I groaned. “I’m not your sister! Fucking hell! I’m not letting you get involved in my problems. Hear me when I say that. My problems, not yours.” And they weren’t his problems. Not his family problems. Not his club problems. They were my problems. And I’d deal with them on my own.
He crossed his arms. I hadn’t made him pull back. If anything, he looked more determined. “Okay then. How are you dealing with your problems? Come on, tell me. What is your plan?”
My plan? I didn’t have one. I guess all I wanted was to keep Mason’s mouth shut about Amber’s history and not get her arrested or cause her to lose her job.
“Just give him what he wants, I guess.” I shrugged like it wasn’t a big deal. “If that means dinner with his parents, pretending like we are a happy couple, then I’ll do it.”
“You aren’t fucking serious, are you?” Troy looked at me like I was lying.
“Believe it or not, Troy, I’m not usually this dressed up. But you know dinner at a five-star restaurant requires it.” And the fact Mason always wanted me to look like this perfect woman, flaunt my body, well, his expectations hadn’t changed.

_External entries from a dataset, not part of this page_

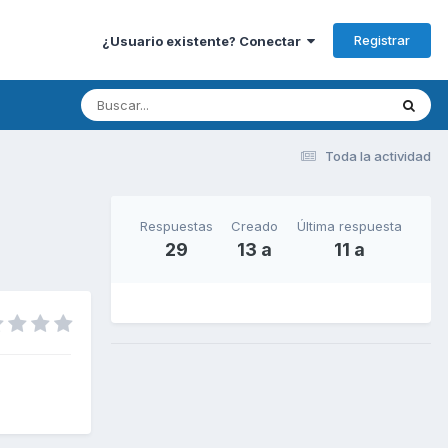
Registrar
¿Usuario existente? Conectar
Toda la actividad
Respuestas
Creado
Última respuesta
29
13 a
11 a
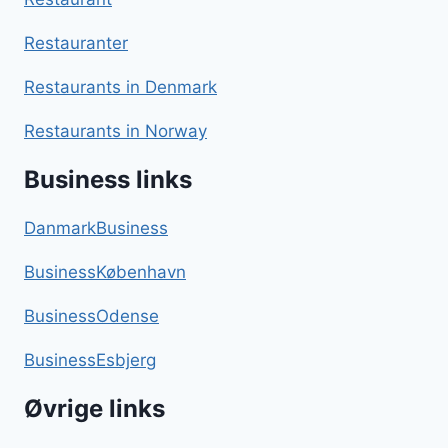
Restauranter
Restaurants in Denmark
Restaurants in Norway
Business links
DanmarkBusiness
BusinessKøbenhavn
BusinessOdense
BusinessEsbjerg
Øvrige links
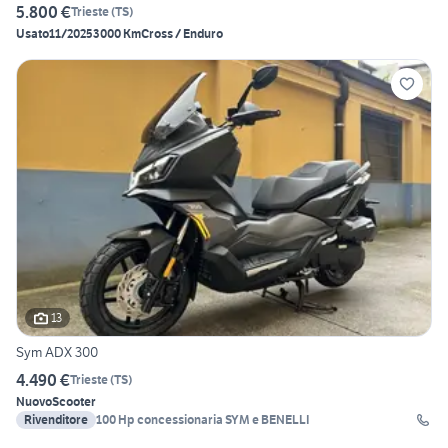
5.800 €
Trieste
(
TS
)
Usato
11/2025
3000 Km
Cross / Enduro
13
Sym ADX 300
4.490 €
Trieste
(
TS
)
Nuovo
Scooter
Rivenditore
100 Hp concessionaria SYM e BENELLI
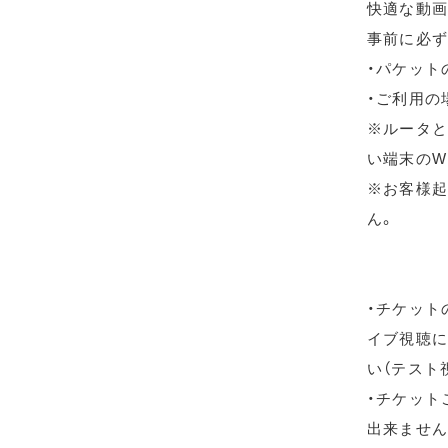
快適な動画
事前に必ず
・パケット
・ご利用の
※ルータと
い端末のW
※お客様起
ん。
・チケット
イブ視聴に
い（テスト
・チケット
出来ません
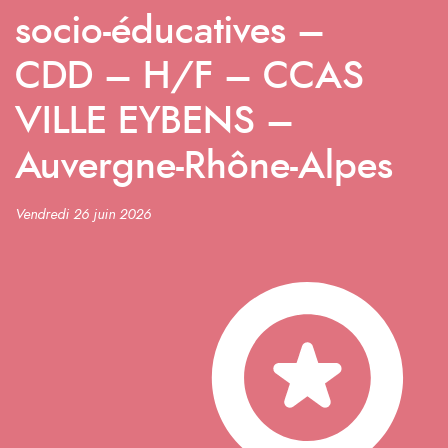
socio-éducatives –
CDD – H/F – CCAS
VILLE EYBENS –
Auvergne-Rhône-Alpes
Vendredi 26 juin 2026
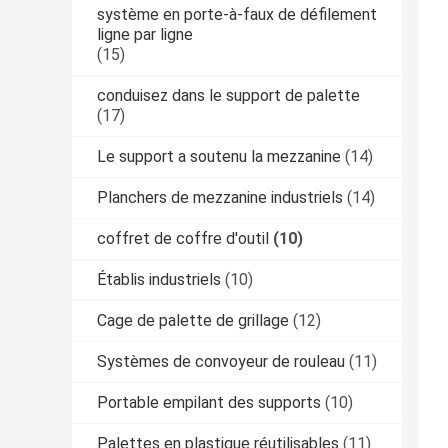
système en porte-à-faux de défilement
ligne par ligne
(15)
conduisez dans le support de palette
(17)
Le support a soutenu la mezzanine
(14)
Planchers de mezzanine industriels
(14)
coffret de coffre d'outil
(10)
Établis industriels
(10)
Cage de palette de grillage
(12)
Systèmes de convoyeur de rouleau
(11)
Portable empilant des supports
(10)
Palettes en plastique réutilisables
(11)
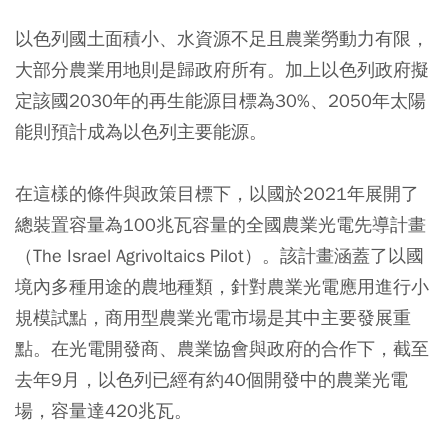
以色列國土面積小、水資源不足且農業勞動力有限，
大部分農業用地則是歸政府所有。加上以色列政府擬
定該國2030年的再生能源目標為30%、2050年太陽
能則預計成為以色列主要能源。
在這樣的條件與政策目標下，以國於2021年展開了
總裝置容量為100兆瓦容量的全國農業光電先導計畫
（The Israel Agrivoltaics Pilot）。該計畫涵蓋了以國
境內多種用途的農地種類，針對農業光電應用進行小
規模試點，商用型農業光電市場是其中主要發展重
點。在光電開發商、農業協會與政府的合作下，截至
去年9月，以色列已經有約40個開發中的農業光電
場，容量達420兆瓦。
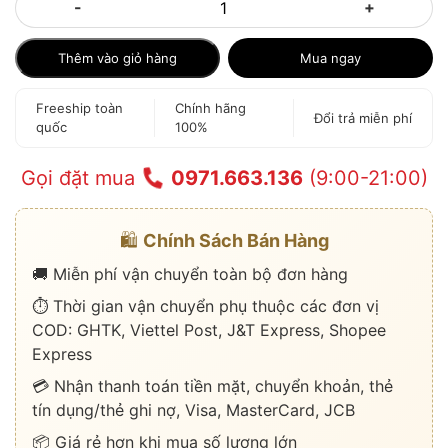
-
+
Thêm vào giỏ hàng
Mua ngay
Freeship toàn
Chính hãng
Đổi trả miễn phí
quốc
100%
Gọi đặt mua
0971.663.136
(9:00-21:00)
🛍️
Chính Sách Bán Hàng
🚚 Miễn phí vận chuyển toàn bộ đơn hàng
⏱️ Thời gian vận chuyển phụ thuộc các đơn vị
COD: GHTK, Viettel Post, J&T Express, Shopee
Express
💳 Nhận thanh toán tiền mặt, chuyển khoản, thẻ
tín dụng/thẻ ghi nợ, Visa, MasterCard, JCB
📦 Giá rẻ hơn khi mua số lượng lớn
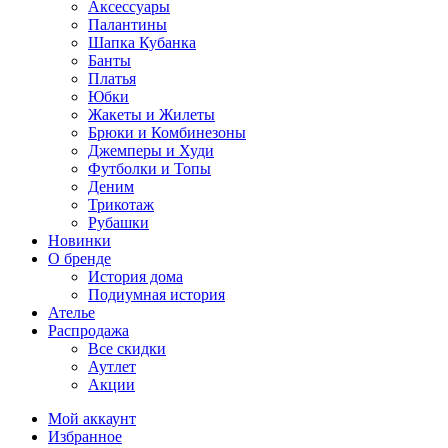
Аксессуары
Палантины
Шапка Кубанка
Банты
Платья
Юбки
Жакеты и Жилеты
Брюки и Комбинезоны
Джемперы и Худи
Футболки и Топы
Деним
Трикотаж
Рубашки
Новинки
О бренде
История дома
Подиумная история
Ателье
Распродажа
Все скидки
Аутлет
Акции
Мой аккаунт
Избранное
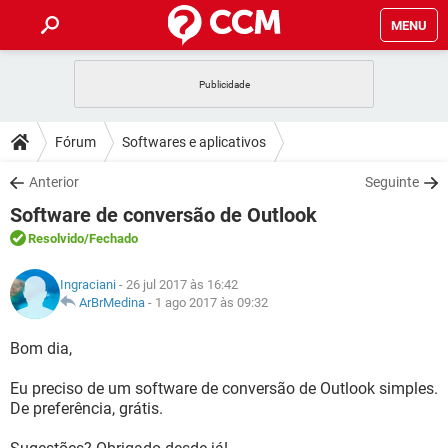
MENU
INÍCIO
JOGOS
WHATSAPP
DICAS
Fórum
Softwares e aplicativos
CELULAR
FACEBOOK
JOGOS
WHATSAPP
DOWNLOADS
Anterior
Seguinte
OUTLOOK
EXCEL
CELULAR
FACEBOOK
Software de conversão de Outlook
INSTAGRAM
JOGOS
GMAIL
WHATSAPP
FÓRUM
OUTLOOK
EXCEL
Resolvido
/Fechado
GUIA DE COMPRAS
CELULAR
FACEBOOK
INSTAGRAM
JOGOS
GMAIL
WHATSAPP
GLOSSÁRIO
OUTLOOK
Ingraciani
- 26 jul 2017 às 16:42
EXCEL
GUIA DE COMPRAS
CELULAR
FACEBOOK
ArBrMedina
-
1 ago 2017 às 09:32
INSTAGRAM
JOGOS
GMAIL
WHATSAPP
OUTLOOK
EXCEL
Bom dia,
GUIA DE COMPRAS
CELULAR
FACEBOOK
INSTAGRAM
GMAIL
Eu preciso de um software de conversão de Outlook simples.
OUTLOOK
EXCEL
GUIA DE COMPRAS
De preferência, grátis.
INSTAGRAM
GMAIL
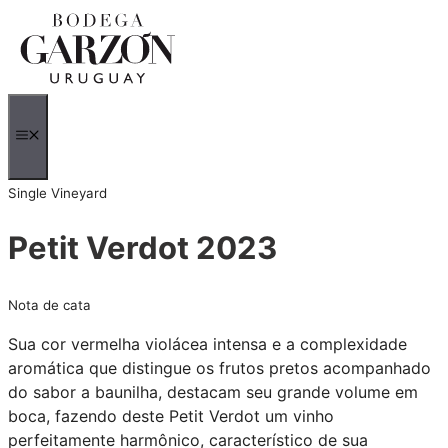
Saltar
para
o
conteúdo
MENU
Single Vineyard
Petit Verdot 2023
Nota de cata
Sua cor vermelha violácea intensa e a complexidade
aromática que distingue os frutos pretos acompanhado
do sabor a baunilha, destacam seu grande volume em
boca, fazendo deste Petit Verdot um vinho
perfeitamente harmônico, característico de sua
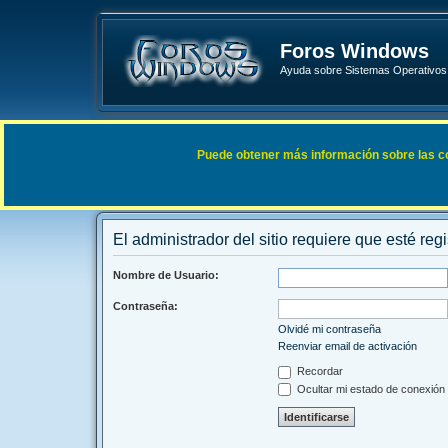
Foros Windows
Ayuda sobre Sistemas Operativos 
Enlaces rápidos
FAQ
Puede obtener más información sobre las cook
Índice general
El administrador del sitio requiere que esté regi
Nombre de Usuario:
Contraseña:
Olvidé mi contraseña
Reenviar email de activación
Recordar
Ocultar mi estado de conexión 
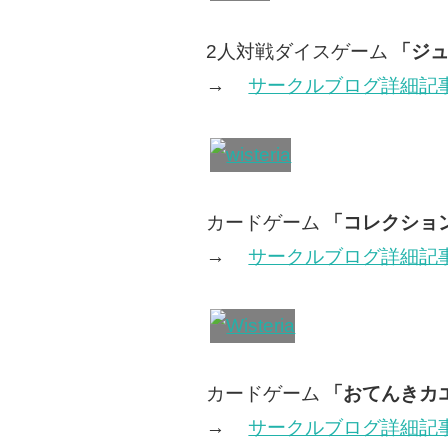
2人対戦ダイスゲーム
「ジ
→
サークルブログ詳細記
カードゲーム
「コレクショ
→
サークルブログ詳細記
カードゲーム
「おてんきカ
→
サークルブログ詳細記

His eyes ran down me, and then he looked me in the eye and I saw it so fucking clearly. Disappointment. It didn’t shake me. I was used to being a disappointment.
“A real man never hits a woman. You stupid enough to think he’s a good man? He’s a bully. Nah, fuck that. He is a pussy. No man hits a woman. Simple.” He was giving me a speech like I didn’t know those things. “What you going to do if you have kids with him? And he starts abusing them? You want that for your children?”
God, why was he even mentioning that? “I will never have a child with him.” I would never allow it. Never. He wasn’t having a child with me. Suddenly, Troy was making me see a bigger picture, one that didn’t just involve my wellbeing. I might be willing to take Mason’s abuse but what if, on the slim chance, I did have a child with him.
Mason always knew how to sweet talk me, make me forget all the bad shit he did. He could easily pull the wool over my eyes and before I knew it, I’d be agreeing to anything. Like when he broke my arm so badly I was in the hospital. He was so sweet to me, knew exactly what to say so I didn’t press charges and when I got discharged, I went back home with him.